A deal worth up to £270 million has been struck for a company to lead the 'second generation' of Dart Charge, the payment system for journeys across the Dartford Crossing.

Highways England has awarded the first of the multi-package contracts for the free-flow charging service for the 2,872-metre long crossing crossing, which on average sees 165,000 vehicles per day, one of the busiest roads in Britain.

French company Emovis will be responsible for enforcement services, effectively toll collection on the busy cross-Thames transport route, which consists of two tunnels and the Queen Elizabeth II Bridge.

And Conduent have been awarded the contract is for road user charging services, covering day to day operation of Dart Charge, detecting and matching vehicle and customer records, managing accounts and processing payments.

These two core contracts (a third is yet to be announced) is worth a combined £270 million over the course of 10 and a half years service.

The Dartford Crossing

The Dartford Crossing

Highways England, back then Highways Agency, introduced the Dartford free-flow charging scheme in 2014 when toll booths were scrapped, the first time such a system had been used on a road network in the UK.

Dart Charge innovatively removed the congestion caused by drivers stopping at barriers to pay their crossing charge, plus giving drivers the choice to pay online, by phone or at retail outlets.

Malcolm Dare, executive director of commercial and procurement at Highways England, said: “We are delighted to announce the awards of the first two contracts for the second generation of free flow charging at Dartford Crossing.

The Dartford Crossing

The Dartford Crossing

"The removal of the payment booths and introduction of free-flow charging at Dartford in 2014 not only helped to reduce congestion for the growing number of people using the crossing, it also provided much more flexibility for people to pay and we’re extremely excited to be working alongside Conduent and emovis as we move into the next phase of free flow charging at Dartford.”

The third contract, for which the process of finding a vendor has yet to be started, will be for non-UK enforcement services.

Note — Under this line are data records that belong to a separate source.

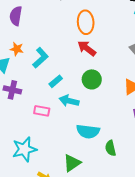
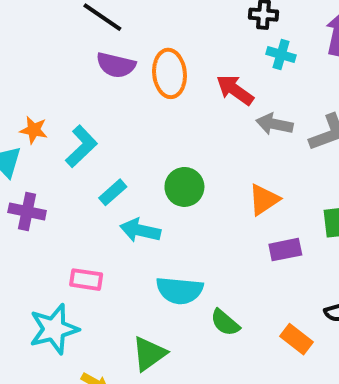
purple semicircle: (16, 16) -> (116, 65), moved, turned -84
red arrow: (87, 48) -> (235, 90), moved
pink rectangle: (42, 111) -> (86, 280), moved
green semicircle: (110, 148) -> (225, 323), turned -35

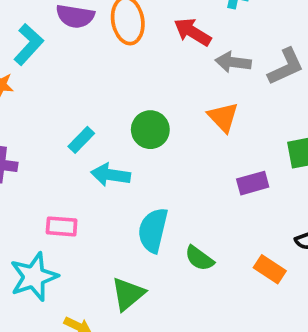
cyan L-shape: (81, 146) -> (28, 44), moved
orange triangle: (264, 200) -> (223, 117), moved, turned -36
cyan semicircle: (180, 290) -> (153, 230), turned 102

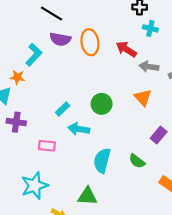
purple rectangle: (253, 183) -> (159, 135), turned -35
pink rectangle: (62, 226) -> (47, 146), moved
green semicircle: (199, 258) -> (137, 161), moved
green triangle: (128, 294) -> (87, 196), turned 42

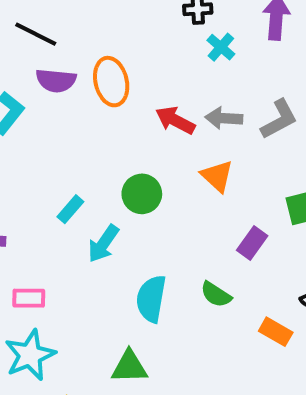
cyan cross: (150, 28) -> (221, 47), turned 32
red arrow: (126, 49) -> (175, 120), moved
cyan arrow: (79, 129) -> (103, 244), turned -60
pink rectangle: (47, 146) -> (29, 298), moved

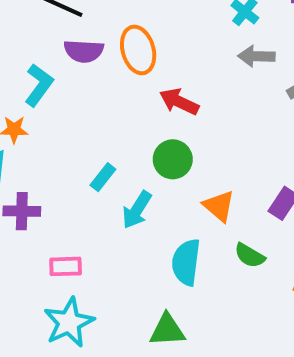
gray arrow: (224, 118) -> (256, 56), moved
red arrow: (175, 120) -> (179, 102), moved
orange triangle: (217, 176) -> (219, 206), moved

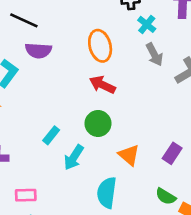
orange ellipse: (138, 50) -> (100, 46), moved
gray arrow: (256, 56) -> (154, 54), turned -120
green semicircle: (250, 255) -> (166, 196), moved

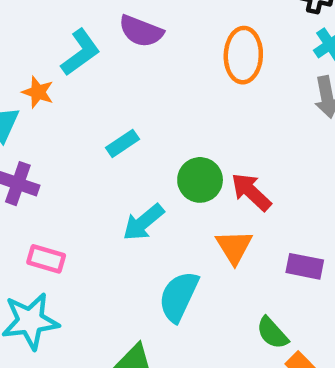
red arrow: (102, 85) -> (251, 192), moved
cyan rectangle: (51, 135) -> (122, 143), moved
purple rectangle: (172, 153) -> (305, 266), turned 50

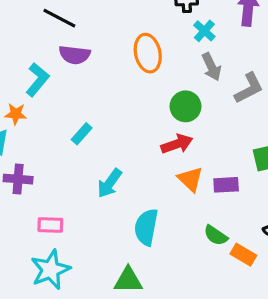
green circle: (200, 180) -> (186, 106), moved
red arrow: (251, 192) -> (177, 144), turned 132
orange triangle: (234, 247) -> (190, 179), moved

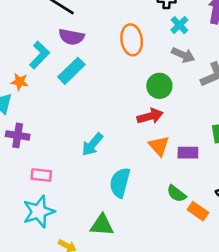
gray arrow: (211, 67) -> (183, 55), turned -45
cyan rectangle: (82, 134) -> (71, 71), moved, size x1.5

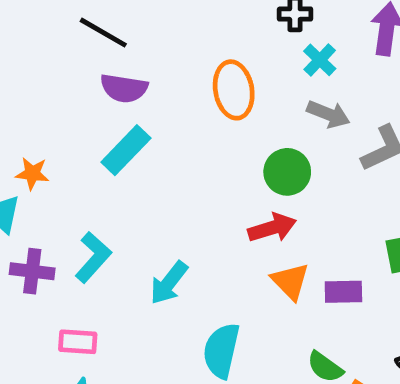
cyan L-shape: (39, 55) -> (93, 257), moved

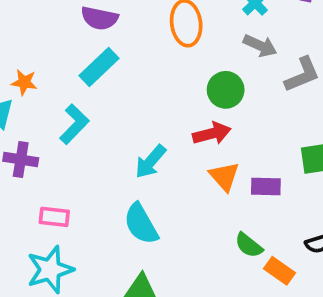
cyan L-shape: (93, 257) -> (74, 124), moved
cyan arrow: (169, 283) -> (151, 162), moved
cyan semicircle: (221, 351) -> (141, 224), moved, turned -45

This package includes the management of enforcement activities for vehicles registered outside of the UK, such as issuing and handling penalty charge notices and payment processing. Highways England intends to proceed to competition for this package later this year.

“This award demonstrates our commitment to our global strategy for growth while continuing to provide effective, end-to-end solutions for our clients,” said Mark Brewer, group president, Transportation Solutions at Conduent.

“Building on our strong UK and European presence and capabilities, we are dedicated to delivering a successful program for Highways England and its customers.”

Christian Barrientos, chief executive officer of Emovis, commented: “The awarding of this contract to Emovis reflects the administration’s confidence on our expert ability to develop robust solutions designed with the end user in mind.

"Ensuring a high quality and standard of service for our clients and their customers, underpinned by our expert operational teams.

"We are pleased to have been selected to keep managing the scheme for Dartford Crossing, a vital component for the success of every free flow charging operation. We are also delighted to continue our longstanding relationship with Highways England."